Ces séries s’adressent aussi directement à la communauté des femmes queer. Plusieurs actrices, comme Engfa Waraha (Show Me Love, Petrichor) ou Faye Malisorn (Blank), sont ouvertement queer ou soutiennent activement la cause.
Même si de nombreuses séries sont encore réalisées par des hommes, les scènes d’amour sont traitées avec respect, axées sur la sensualité et le désir, et non sur le voyeurisme ou l’exploitation. Cela contraste fortement avec des films comme La Vie d’Adèle, accusé d’avoir sexualisé les scènes au profit du regard masculin, avec des actrices ayant dénoncé des pratiques problématiques durant le tournage.
3. Opportunités et défis
Dès leurs débuts, les dramas GL thaïlandais ont été diffusés localement, puis rapidement mis en ligne sur des plateformes de streaming avec sous-titres multilingues, pour toucher un public mondial. Les réseaux sociaux décuplent leur portée, les studios orchestrant les tendances et proposant des expériences interactives aux fans.

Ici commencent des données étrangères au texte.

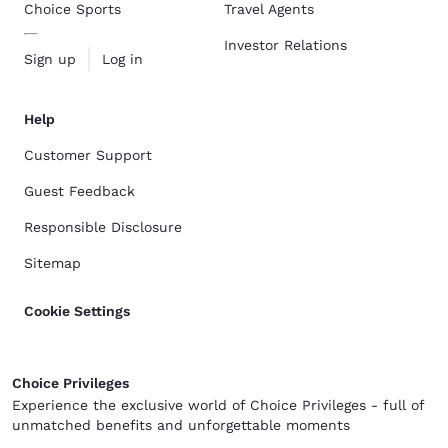
Choice Sports
Travel Agents
Investor Relations
Sign up
Log in
Help
Customer Support
Guest Feedback
Responsible Disclosure
Sitemap
Cookie Settings
Choice Privileges
Experience the exclusive world of Choice Privileges - full of
unmatched benefits and unforgettable moments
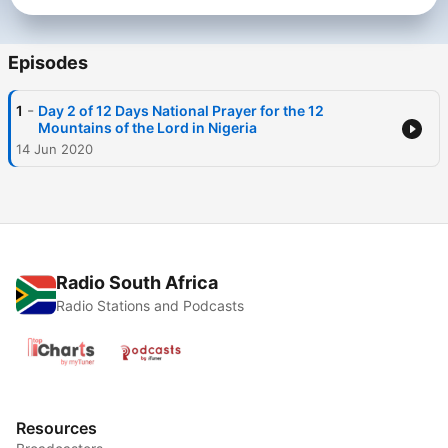
Episodes
-
1
Day 2 of 12 Days National Prayer for the 12
Mountains of the Lord in Nigeria
14 Jun 2020
Radio South Africa
Radio Stations and Podcasts
Resources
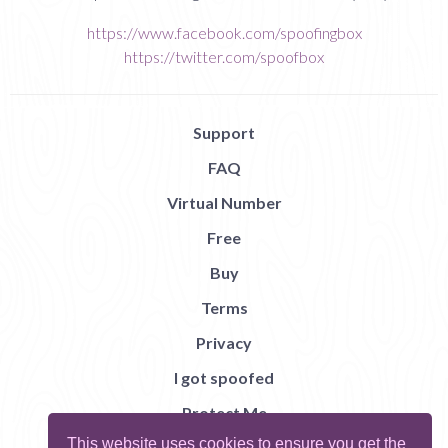
https://www.facebook.com/spoofingbox
https://twitter.com/spoofbox
Support
FAQ
Virtual Number
Free
Buy
Terms
Privacy
I got spoofed
Protect Me
This website uses cookies to ensure you get the
Abuse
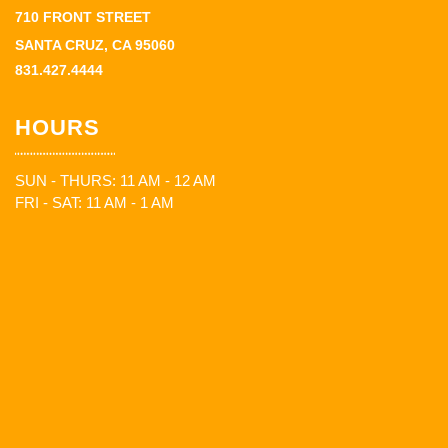
710 FRONT STREET
SANTA CRUZ, CA 95060
831.427.4444
HOURS
SUN - THURS: 11 AM - 12 AM
FRI - SAT: 11 AM - 1 AM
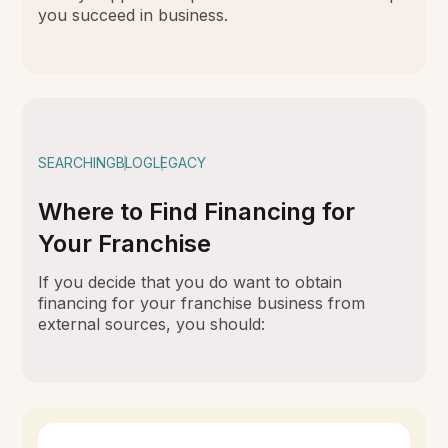
you succeed in business.
SEARCHING
BLOG
LEGACY
Where to Find Financing for
Your Franchise
If you decide that you do want to obtain
financing for your franchise business from
external sources, you should:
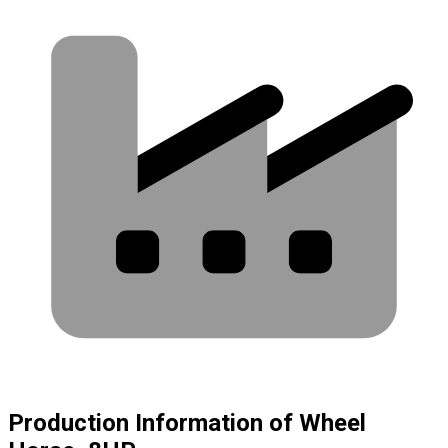
Production Information of Wheel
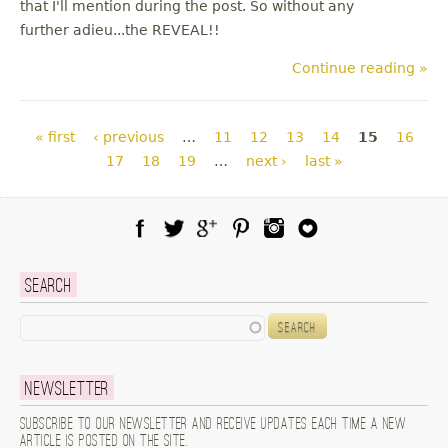
that I'll mention during the post. So without any
further adieu...the REVEAL!!
Continue reading »
Pages
« first
‹ previous
…
11
12
13
14
15
16
17
18
19
…
next ›
last »
Facebook
Twitter
Google Plus
Pinterest
Instagram
Blog Lovin
Search
Search
Newsletter
Subscribe to our newsletter and receive updates each time a new
article is posted on the site.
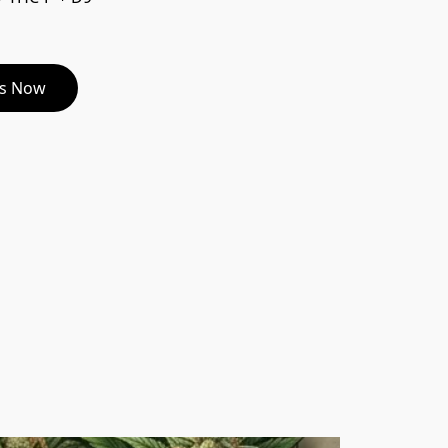
es Now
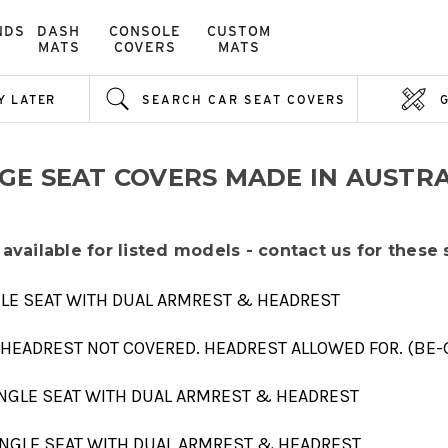
NDS
DASH
CONSOLE
CUSTOM
MATS
COVERS
MATS
Y LATER
SEARCH CAR SEAT COVERS
-GE SEAT COVERS MADE IN AUSTRA
 available for listed models - contact us for these
NGLE SEAT WITH DUAL ARMREST & HEADREST
 HEADREST NOT COVERED. HEADREST ALLOWED FOR. (BE-
SINGLE SEAT WITH DUAL ARMREST & HEADREST
SINGLE SEAT WITH DUAL ARMREST & HEADREST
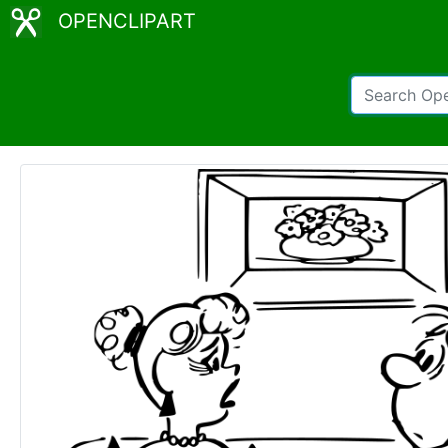
OPENCLIPART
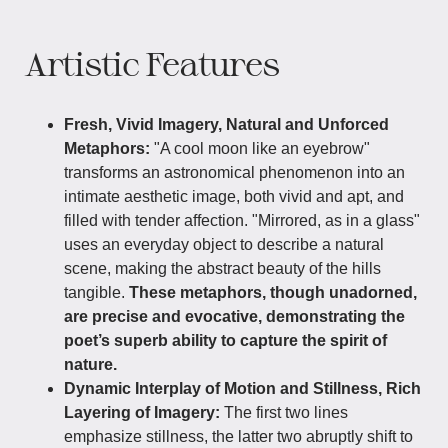
Artistic Features
Fresh, Vivid Imagery, Natural and Unforced
Metaphors:
"A cool moon like an eyebrow"
transforms an astronomical phenomenon into an
intimate aesthetic image, both vivid and apt, and
filled with tender affection. "Mirrored, as in a glass"
uses an everyday object to describe a natural
scene, making the abstract beauty of the hills
tangible.
These metaphors, though unadorned,
are precise and evocative, demonstrating the
poet’s superb ability to capture the spirit of
nature.
Dynamic Interplay of Motion and Stillness, Rich
Layering of Imagery:
The first two lines
emphasize stillness, the latter two abruptly shift to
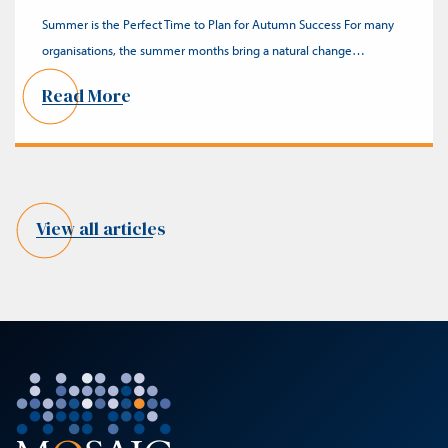
Summer is the Perfect Time to Plan for Autumn Success For many
organisations, the summer months bring a natural change…
Read More
View all articles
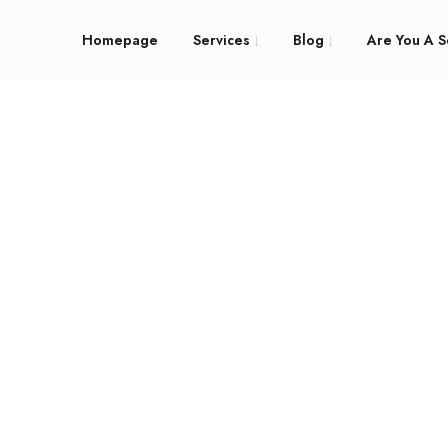
Homepage
Services
Blog
Are You A S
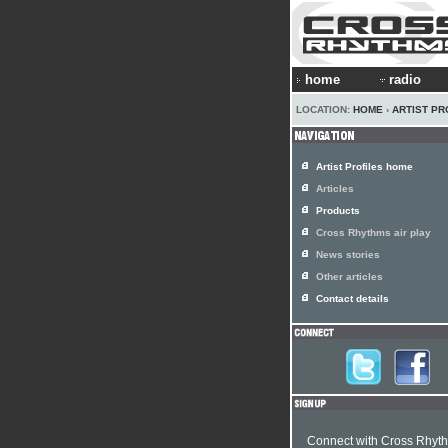
home
radio
LOCATION:
HOME
›
ARTIST PR
Artist Profiles home
Articles
Products
Cross Rhythms air play
News stories
Other articles
Contact details
Connect with Cross Rhyt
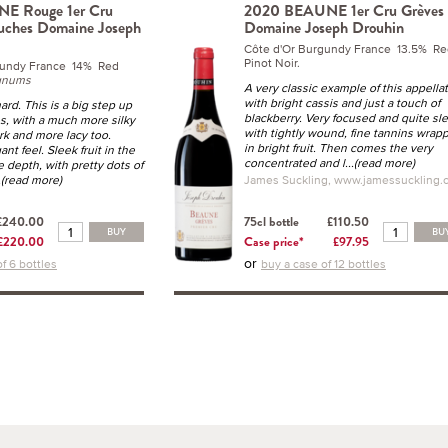
E Rouge 1er Cru
2020 BEAUNE 1er Cru Grèves
uches Domaine Joseph
Domaine Joseph Drouhin
Côte d'Or Burgundy France 13.5% Re
Pinot Noir.
gundy France 14% Red
gnums
A very classic example of this appella
with bright cassis and just a touch of
rd. This is a big step up
blackberry. Very focused and quite sle
s, with a much more silky
with tightly wound, fine tannins wrap
ark and more lacy too.
in bright fruit. Then comes the very
nt feel. Sleek fruit in the
concentrated and l
...(read more)
 depth, with pretty dots of
..(read more)
James Suckling, www.jamessuckling.
£240.00
75cl bottle
£110.50
BUY
BU
£220.00
Case price*
£97.95
or
f 6 bottles
buy a case of 12 bottles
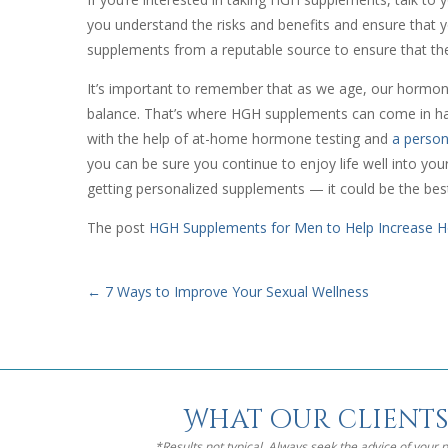
you understand the risks and benefits and ensure that 
supplements from a reputable source to ensure that they
It’s important to remember that as we age, our hormon
balance. That’s where HGH supplements can come in han
with the help of at-home hormone testing and
a person
you can be sure you continue to enjoy life well into you
getting personalized supplements — it could be the bes
The post
HGH Supplements for Men to Help Increase H
←
7 Ways to Improve Your Sexual Wellness
What our clients
*Results not typical. Always seek the advice of your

Conscient du potentiel d’exportation culturelle, le gouvernement thaïlandais s’est associé aux sociétés de production BL et GL pour promouvoir la culture et les produits nationaux. Il est rare qu’un gouvernement mise ainsi sur la culture queer comme outil de soft power, ce qui souligne l’importance croissante de ces séries à la fois sur le plan culturel et économique. Même si certains s’inquiètent des intentions derrière ce soutien, cela montre qu’à l’avenir, les récits queer auront une place de plus en plus légitime et stratégique à l’échelle mondiale.
Malgré ce succès, les contenus GL doivent relever plusieurs défis. Beaucoup de séries restent encore des adaptations de romans, ce qui limite la diversité thématique. Si des récits doux et scolaires dominent encore (Love Senior, Unlock Your Love, Us), certaines productions commencent à élargir le champ : Pluto aborde le handicap, Reverse 4 You le surnaturel, Petrichor le crime.
4. Un nouveau souffle pour les histoires de femmes queer
Les romances GL offrent un espace vital à la représentation des femmes queer, reliant les publics au-delà des frontières grâce à leur visibilité globale et à la ferveur des fans. Fait remarquable : cette révolution ne vient pas d’Hollywood.
À mesure que le genre évolue, il redéfinit les standards de la représentation, donne de la voix aux récits longtemps ignorés, et prouve qu’ils sont non seulement viables économiquement, mais aussi culturellement transformateurs.
Dans un contexte de durcissement politique mondial et de montée des discours haineux envers la communauté LGBTQ+, notamment après la réélection de Donald Trump, les séries GL thaïlandaises offrent bien plus qu’un simple refuge ou une évasion : elles incarnent un espace de solidarité internationale.